I am new to amtrak. This will be our first train ride to Glacier from St Cloud Minnesota. Are there any promotional codes that we could use to get a better rate on train travel to Montana?


----------



## Cascadia (Feb 13, 2008)

johnk said:


> I am new to amtrak. This will be our first train ride to Glacier from St Cloud Minnesota. Are there any promotional codes that we could use to get a better rate on train travel to Montana?


Hi John, I don't know if you can edit your subject line, but if you change it from "northwest corridor" to "Empire Builder" that would be more specific 

A lot of people's hearts kind of leap when they see "Empire Builder"! Mine too!

Anyway, and most importantly, I am jealous of your planned trip, I have done the Empire Builder from MSP to Seattle and back, but this was thirty years ago. I am dying to do it again!

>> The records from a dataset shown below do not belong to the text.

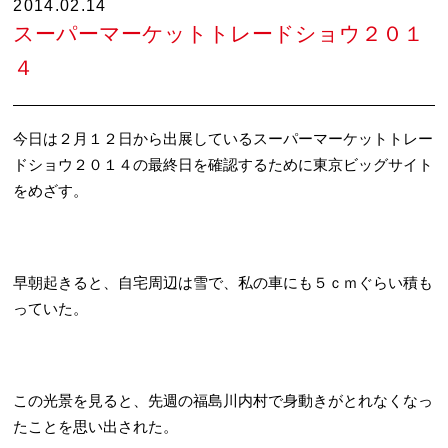
2014.02.14
スーパーマーケットトレードショウ２０１
４
今日は２月１２日から出展しているスーパーマーケットトレー
ドショウ２０１４の最終日を確認するために東京ビッグサイト
をめざす。
早朝起きると、自宅周辺は雪で、私の車にも５ｃｍぐらい積も
っていた。
この光景を見ると、先週の福島川内村で身動きがとれなくなっ
たことを思い出された。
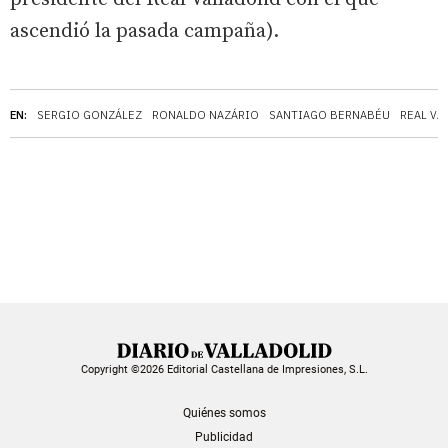
ascendió la pasada campaña).
EN:
SERGIO GONZÁLEZ
RONALDO NAZÁRIO
SANTIAGO BERNABÉU
REAL VA
Copyright ©2026 Editorial Castellana de Impresiones, S.L.
Quiénes somos
Publicidad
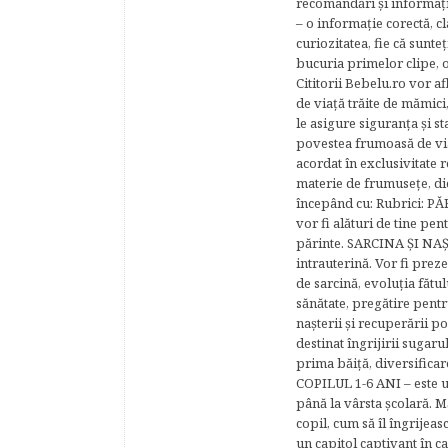
recomandări şi informaţii 
– o informaţie corectă, cl
curiozitatea, fie că sunte
bucuria primelor clipe, o
Cititorii Bebelu.ro vor af
de viaţă trăite de mămici,
le asigure siguranţa şi st
povestea frumoasă de via
acordat în exclusivitate r
materie de frumuseţe, di
începând cu: Rubrici: P
vor fi alături de tine pen
părinte. SARCINA ŞI NAŞT
intrauterină. Vor fi prez
de sarcină, evoluţia fătu
sănătate, pregătire pentr
naşterii şi recuperării
destinat îngrijirii sugaru
prima băiţă, diversificar
COPILUL 1-6 ANI – este un 
până la vârsta şcolară. 
copil, cum să îl îngrijeas
un capitol captivant în ca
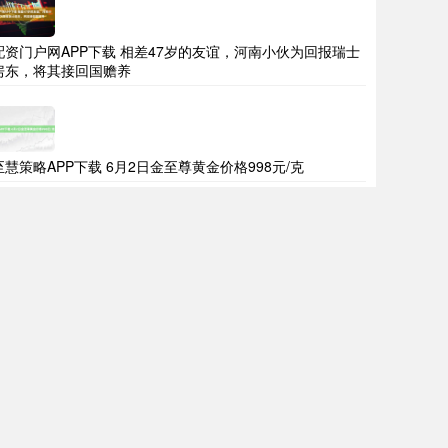
配资门户网APP下载 相差47岁的友谊，河南小伙为回报瑞士
房东，将其接回国赡养
至慧策略APP下载 6月2日金至尊黄金价格998元/克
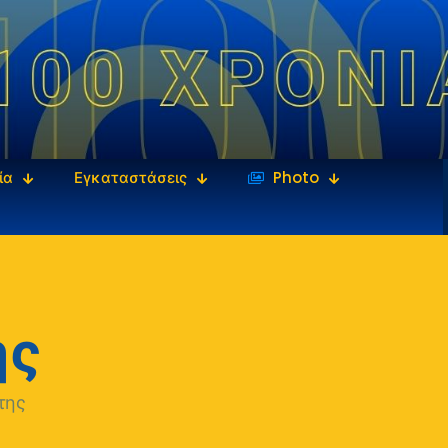
ία
Εγκαταστάσεις
‎‏‏‎ ‎Photo
ης
της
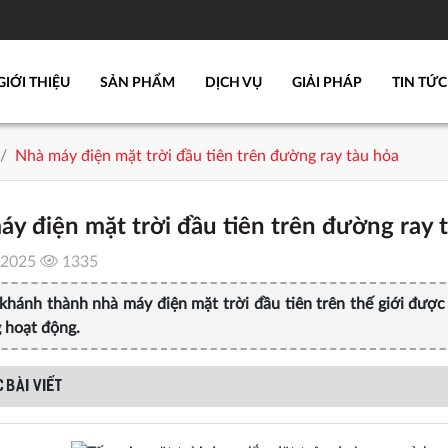
GIỚI THIỆU
SẢN PHẨM
DỊCH VỤ
GIẢI PHÁP
TIN TỨC
Nhà máy điện mặt trời đầu tiên trên đường ray tàu hỏa
y điện mặt trời đầu tiên trên đường ray 
/2025
1335
khánh thành nhà máy điện mặt trời đầu tiên trên thế giới được
 hoạt động.
 BÀI VIẾT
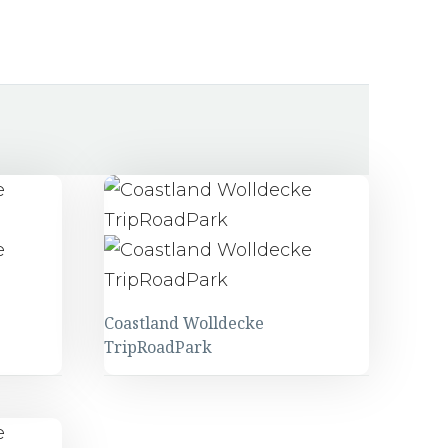
Coastland Wolldecke
TripRoadPark
Coastland
Wolldecke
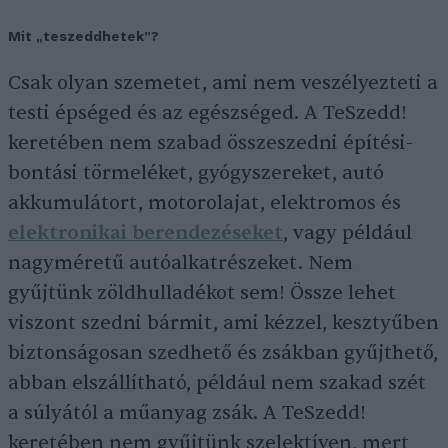
Mit „teszeddhetek”?
Csak olyan szemetet, ami nem veszélyezteti a
testi épséged és az egészséged. A TeSzedd!
keretében nem szabad összeszedni építési-
bontási törmeléket, gyógyszereket, autó
akkumulátort, motorolajat, elektromos és
elektronikai berendezéseket
, vagy például
nagyméretű autóalkatrészeket. Nem
gyűjtünk zöldhulladékot sem! Össze lehet
viszont szedni bármit, ami kézzel, kesztyűben
biztonságosan szedhető és zsákban gyűjthető,
abban elszállítható, például nem szakad szét
a súlyától a műanyag zsák. A TeSzedd!
keretében nem gyűjtünk szelektíven, mert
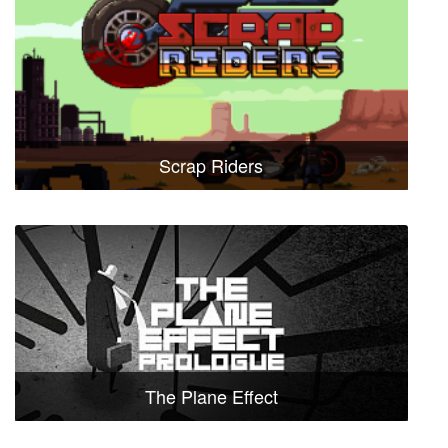
Scrap Riders
The Plane Effect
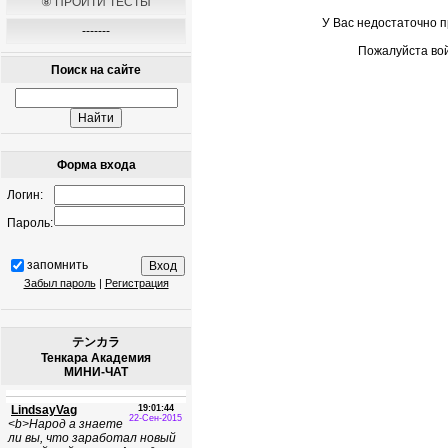
⑧ ПРОЙТИ ТЕСТЫ
У Вас недостаточно 
-------
Пожалуйста вой
Поиск на сайте
Форма входа
Логин:
Пароль:
запомнить
Забыл пароль
|
Регистрация
テンカラ
Тенкара Академия
МИНИ-ЧАТ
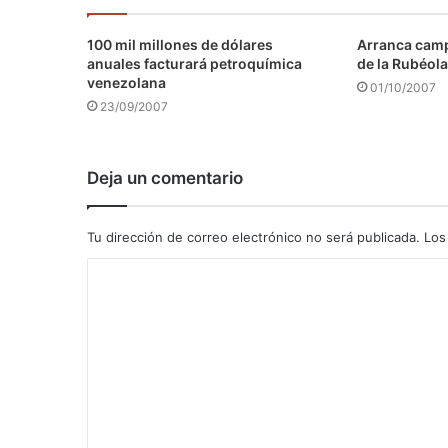
100 mil millones de dólares
Arranca camp
anuales facturará petroquímica
de la Rubéola
venezolana
01/10/2007
23/09/2007
Deja un comentario
Tu dirección de correo electrónico no será publicada.
Los
C
o
m
e
n
t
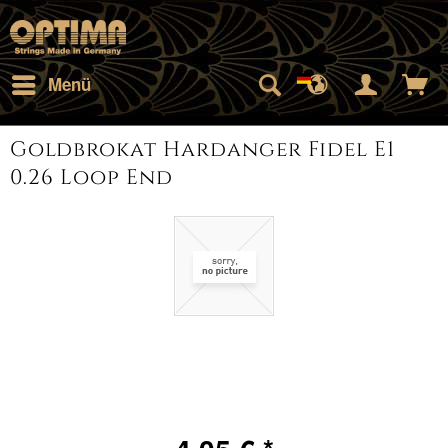
Menü
Goldbrokat Hardanger Fidel E1
0.26 Loop End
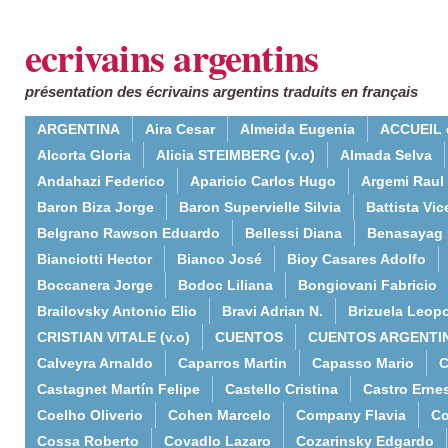
ecrivains argentins
présentation des écrivains argentins traduits en français
ARGENTINA
Aira Cesar
Almeida Eugenia
ACCUEIL 
Alcorta Gloria
Alicia STEIMBERG (v.o)
Almada Selva
Andahazi Federico
Aparicio Carlos Hugo
Argemi Raul
Baron Biza Jorge
Baron Supervielle Silvia
Battista Vic
Belgrano Rawson Eduardo
Bellessi Diana
Benasayag 
Bianciotti Hector
Bianco José
Bioy Casares Adolfo
Boccanera Jorge
Bodoc Liliana
Bongiovani Fabricio
Brailovsky Antonio Elio
Bravi Adrian N.
Brizuela Leop
CRISTIAN VITALE (v.o)
CUENTOS
CUENTOS ARGENTI
Calveyra Arnaldo
Caparros Martin
Capasso Mario
C
Castagnet Martín Felipe
Castello Cristina
Castro Erne
Coelho Oliverio
Cohen Marcelo
Company Flavia
Co
Cossa Roberto
Covadlo Lazaro
Cozarinsky Edgardo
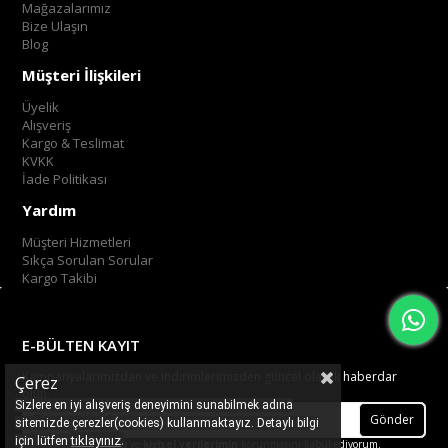
Mağazalarımız
Bize Ulaşın
Blog
Müşteri İlişkileri
Üyelik
Alışveriş
Kargo & Teslimat
KVKK
İade Politikası
Yardım
Müşteri Hizmetleri
Sıkça Sorulan Sorular
Kargo Takibi
E-BÜLTEN KAYIT
Kampanyalarımızdan ve indirimlerimizden güncel olarak haberdar
Çerez
olun.
Sizlere en iyi alışveriş deneyimini sunabilmek adına
Gönder
sitemizde çerezler(cookies) kullanmaktayız. Detaylı bilgi
.
tıklayınız
için lütfen
Üyelik koşullarını
ve
kişisel verilerimin
korunmasını kabul ediyorum.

From the other end this time: I moved from Minneapolis to Washington in 2001.

On the Amtrak web site, if you click on "Hot Deals" at the top, and then look at the "Weekly Specials", you will see that the Empire Builder is still on there through the 15th, if you could leave tomorrow or the next day, you could go one way coach for only $77.00.

When are you planning on taking your trip? And, are you freezing in St. Cloud?


----------